【川村元気】小説とは「自己破壊」である

2017/2/20
『君の名は。』のプロデューサーとして、映画史上に残る大ヒットを生み出した川村元気氏。その活躍のフィールドは広く、昨年11月には、2作目となる小説『四月になれば彼女は』を上梓した。なぜ今、恋愛小説を書いたのか。100人に取材して来て見えてきたものは何か。そして、なぜ現代の女性は男性に絶望するのか。現代の男と女を語り尽くす(全5回)

第1回:小説とは「自己破壊」である
第2回:現代の女性はなぜ男性に絶望するのか
第3回:結婚は恋愛を殺すのか
第4回:なぜ男は“能動性”を失ったのか
第5回:このままだと戦争が起きる
ホームランは狙わない
──川村さんは、本を出すときに、最低どれくらい売るという目安は定めていますか。
最初は売れるかどうかということは考えず、まずは「自分にとって切実に知りたいことを書く」ということが前提としてあります。著者の切実さから発生していないものは、読者に見透かされてしまうと思っています。

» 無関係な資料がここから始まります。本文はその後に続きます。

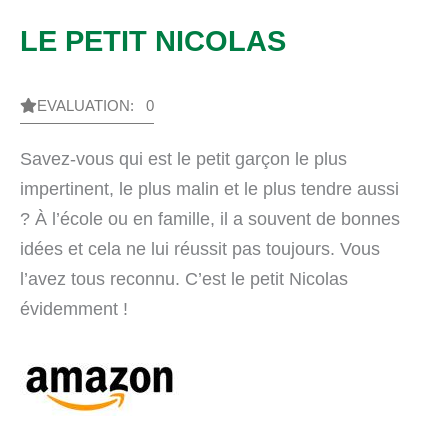
LE PETIT NICOLAS
EVALUATION: 0
Savez-vous qui est le petit garçon le plus
impertinent, le plus malin et le plus tendre aussi
? À l’école ou en famille, il a souvent de bonnes
idées et cela ne lui réussit pas toujours. Vous
l’avez tous reconnu. C’est le petit Nicolas
évidemment !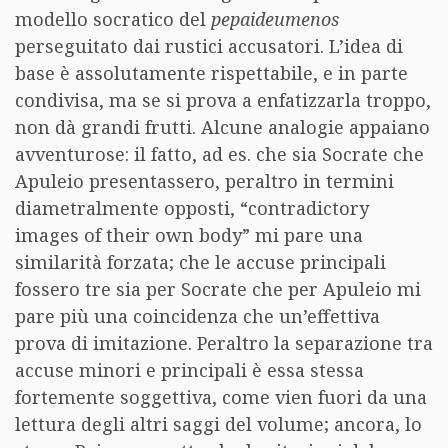
modello socratico del
pepaideumenos
perseguitato dai rustici accusatori. L’idea di
base è assolutamente rispettabile, e in parte
condivisa, ma se si prova a enfatizzarla troppo,
non dà grandi frutti. Alcune analogie appaiano
avventurose: il fatto, ad es. che sia Socrate che
Apuleio presentassero, peraltro in termini
diametralmente opposti, “contradictory
images of their own body” mi pare una
similarità forzata; che le accuse principali
fossero tre sia per Socrate che per Apuleio mi
pare più una coincidenza che un’effettiva
prova di imitazione. Peraltro la separazione tra
accuse minori e principali è essa stessa
fortemente soggettiva, come vien fuori da una
lettura degli altri saggi del volume; ancora, lo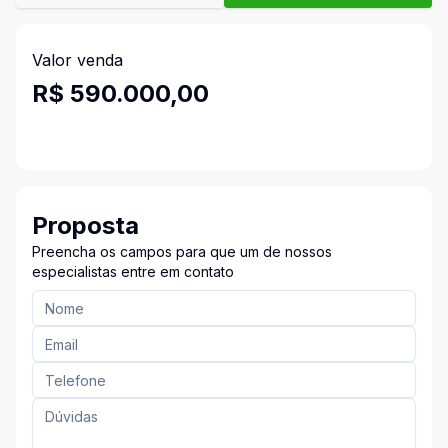
Valor venda
R$ 590.000,00
Proposta
Preencha os campos para que um de nossos
especialistas entre em contato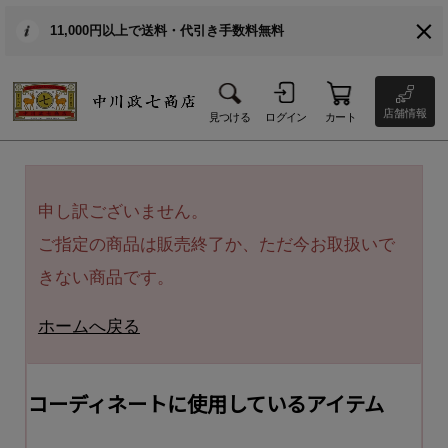
11,000円以上で送料・代引き手数料無料
店舗情報
見つける
ログイン
カート
申し訳ございません。
ご指定の商品は販売終了か、ただ今お取扱いで
きない商品です。
ホームへ戻る
コーディネートに使用しているアイテム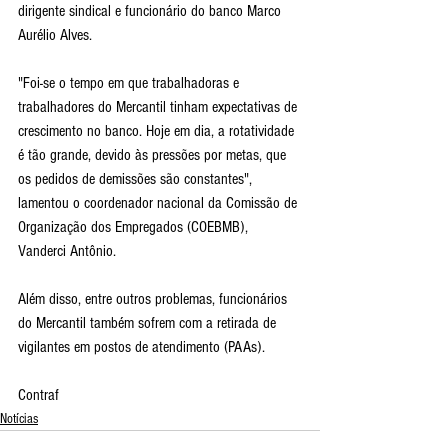
dirigente sindical e funcionário do banco Marco 
Aurélio Alves.
"Foi-se o tempo em que trabalhadoras e 
trabalhadores do Mercantil tinham expectativas de 
crescimento no banco. Hoje em dia, a rotatividade 
é tão grande, devido às pressões por metas, que 
os pedidos de demissões são constantes", 
lamentou o coordenador nacional da Comissão de 
Organização dos Empregados (COEBMB), 
Vanderci Antônio.
Além disso, entre outros problemas, funcionários 
do Mercantil também sofrem com a retirada de 
vigilantes em postos de atendimento (PAAs).
Contraf
Notícias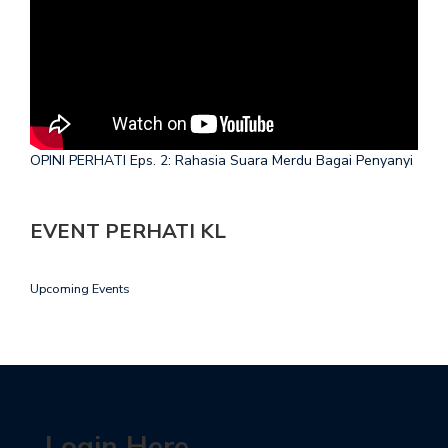
OPINI PERHATI Eps. 2: Rahasia Suara Merdu Bagai Penyanyi
EVENT PERHATI KL
Upcoming Events
Login Here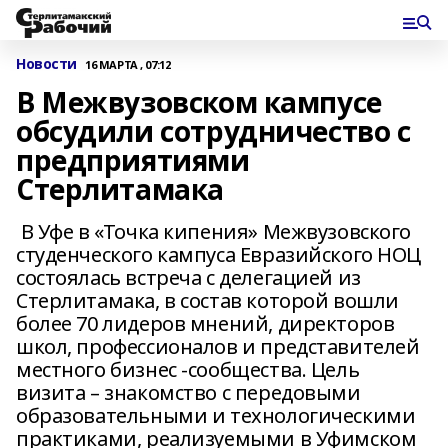
Новости
16 МАРТА , 07:12
В Межвузовском кампусе
обсудили сотрудничество с
предприятиями
Стерлитамака
В Уфе в «Точка кипения» Межвузовского
студенческого кампуса Евразийского НОЦ
состоялась встреча с делегацией из
Стерлитамака, в состав которой вошли
более 70 лидеров мнений, директоров
школ, профессионалов и представителей
местного бизнес -сообщества. Цель
визита – знакомство с передовыми
образовательными и технологическими
практиками, реализуемыми в Уфимском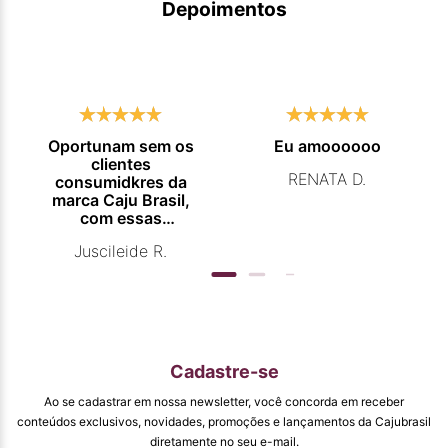
Depoimentos
Oportunam sem os
Eu amoooooo
clientes
RENATA D.
consumidkres da
marca Caju Brasil,
com essas
campanhas
Juscileide R.
promocionais de
venda para que
mais pessoas
conhecam e se
beneficiam com os
produtos de ótima
qualidade que vcs
Cadastre-se
entregam. Parabéns
#
Ao se cadastrar em nossa newsletter, você concorda em receber
pormaiscampanhaspromorcionais.
conteúdos exclusivos, novidades, promoções e lançamentos da Cajubrasil
diretamente no seu e-mail.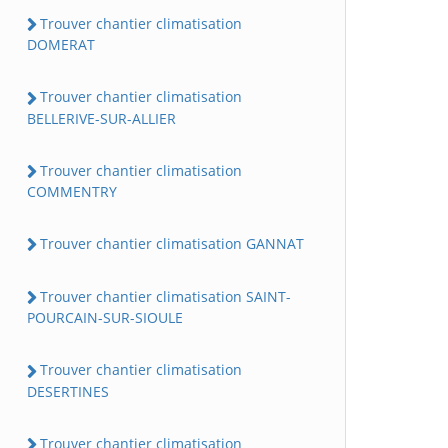
Trouver chantier climatisation
DOMERAT
Trouver chantier climatisation
BELLERIVE-SUR-ALLIER
Trouver chantier climatisation
COMMENTRY
Trouver chantier climatisation GANNAT
Trouver chantier climatisation SAINT-
POURCAIN-SUR-SIOULE
Trouver chantier climatisation
DESERTINES
Trouver chantier climatisation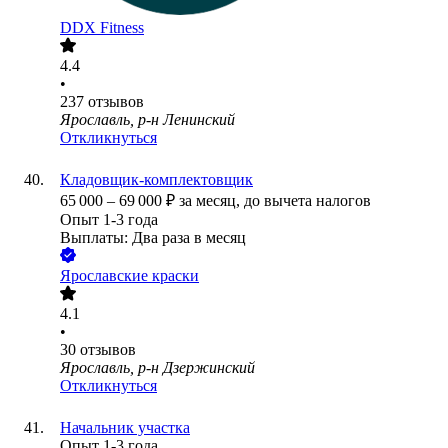
DDX Fitness
4.4
•
237
отзывов
Ярославль, р-н Ленинский
Откликнуться
Кладовщик-комплектовщик
65 000
–
69 000
₽
за месяц,
до вычета налогов
Опыт 1-3 года
Выплаты: Два раза в месяц
Ярославские краски
4.1
•
30
отзывов
Ярославль, р-н Дзержинский
Откликнуться
Начальник участка
Опыт 1-3 года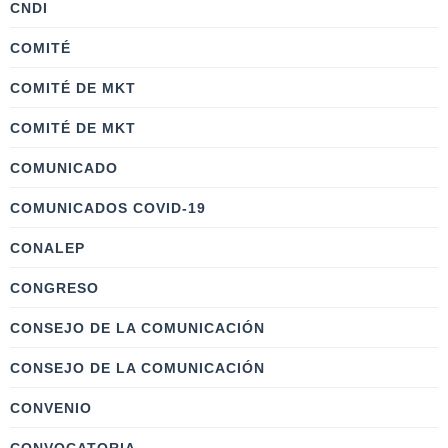
CNDI
COMITÉ
COMITÉ DE MKT
COMITÉ DE MKT
COMUNICADO
COMUNICADOS COVID-19
CONALEP
CONGRESO
CONSEJO DE LA COMUNICACIÓN
CONSEJO DE LA COMUNICACIÓN
CONVENIO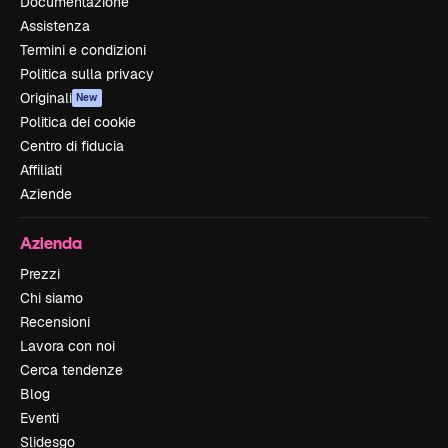
Documentazione
Assistenza
Termini e condizioni
Politica sulla privacy
Originali
New
Politica dei cookie
Centro di fiducia
Affiliati
Aziende
Azienda
Prezzi
Chi siamo
Recensioni
Lavora con noi
Cerca tendenze
Blog
Eventi
Slidesgo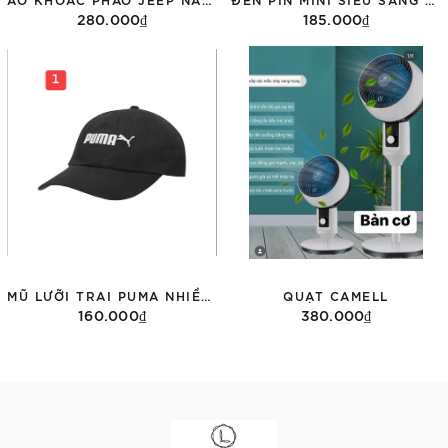
280.000₫
185.000₫
Tùy chọn
Thêm vào giỏ hàng
MŨ LƯỠI TRAI PUMA NHIỀU MÀU 022885
QUẠT CAMELL
160.000₫
380.000₫
Tùy chọn
Thêm vào giỏ hàng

そこから必死にもがきながら書いていくなかで、それを10万人にまずは届けたいなと思うようになっていきます。
映画の場合は、100万人ですね。その数に届かせれば、そこから先は、「君の名は。」みたいに1000万人に達することもあるのかもしれない。
最初から100万人とか1000万人を目指しているわけではないのですが、最低ラインにはリーチしないと、口コミすらなかなか広がらない。「よかったよ」と言う人の母数が少なすぎると、そもそも知ってもらえないという不安をいつも感じます。
川村元気(かわむら・げんき)
映画プロデューサー / 作家
1979年横浜生まれ。上智大学文学部新聞学科卒業後、映画プロデューサーとして『電車男』『告白』『悪人』『モテキ』『バケモノの子』『バクマン。』『君の名は。』『怒り』『何者』などの映画を製作。12年には初小説『世界から猫が消えたなら』を発表し、100万部突破の大ベストセラーとなり映画化。著書に『仕事。』『理系に学ぶ。』『超企画会議』
──ちゃんとヒットの打率を上げておけば、ヒットの延長としてホームランも出てくるということですね。
基本的には、まず塁に出ることを考えています。たまに芯に当たると、場外ホームランみたいなことも出てくるわけです。
──川村さんは、三振がないところがすごい。
三振するというのは、野球もそうですが、自信がある人のスイングだと思うんです。
──往年の清原和博選手みたいに。
そうですね。
三振する人は、ホームランを打てると思うから大きく振れるけど、元々、僕はホームランバッターではないので。過信して大振りにならないよう意識しています。自分が作っているものを疑うプロセスが延々とある感じです。
──中距離も打てるイチローみたいなものですね。
イチローさんはみずから毎年毎年フォームを変えるそうじゃないですか。その精神はすごく分かります。
──トップにいるのに自己破壊を続けていく。
今年、結果を出していたスイングでも、来年はもうだめだろうなと分かっているから、どんなに上手くいっていても、来年のために道具やスイングを変える。それは理に適っていると思います。